Na palestra, ela destacou a importância das cidades crescerem aliadas a tecnologia. Segundo ela, as cidades devem se desenvolver de forma inteligente para reduzir as desigualdades sociais. 

“O carro do futuro ainda não chegou porque temos problemas de agora. A tecnologia sempre esteve presente nas cidades, não é uma coisa nova. O que muda hoje é a velocidade com que a tecnologia fica obsoleta. A tecnologia se desenvolve cada vez mais rápida. É por isso que nossos programas de cidades inteligentes não podem ter a cidade inteligente como um fim.
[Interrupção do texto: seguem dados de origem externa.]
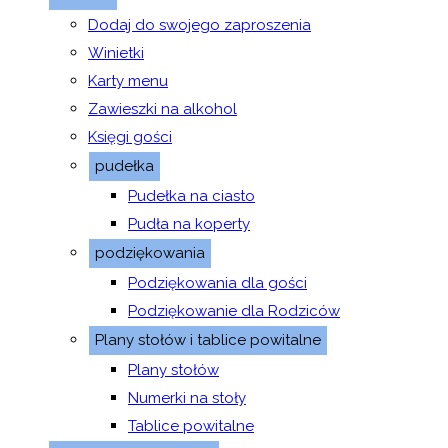
Dodaj do swojego zaproszenia
Winietki
Karty menu
Zawieszki na alkohol
Księgi gości
pudełka
Pudełka na ciasto
Pudła na koperty
podziękowania
Podziękowania dla gości
Podziękowanie dla Rodziców
Plany stołów i tablice powitalne
Plany stołów
Numerki na stoły
Tablice powitalne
A tecnologia é um meio e devemos entender que esse meio age nos problemas reais sem aumentar as desigualdades”, destacou. 

Para a coordenadora, a tecnologia deve ter a capacidade de conectar. “O mais importante da tecnologia é a capacidade de conectar. É a capacidade de amplificação da conexão. Seja conexão de dados ou de pessoas, das pessoas com meio, de recursos, a partir disso conseguimos inovar e criar uma cidade inovadora que nem sempre precisa ser tecnológica. Necessariamente não é tecnológico, mais é inteligente”, destacou.

Gabriela Uchoa destaca a importância das mudanças provocadas pela tecnologia. “Essa nova era veio dissolver hierarquias e traz confusão para a sociedade. Saímos do mundo cheio de regras e hierarquia para um mundo horizontal. Temos plataformas horizontais como o youtube onde cada um pode criar sua TV. A tecnologia permite quebrar essas barreiras. Essa nova forma de viver entrar nas novas formas de governança. Rediscutir os modelos democráticos e de participação da sociedade”, afirmou.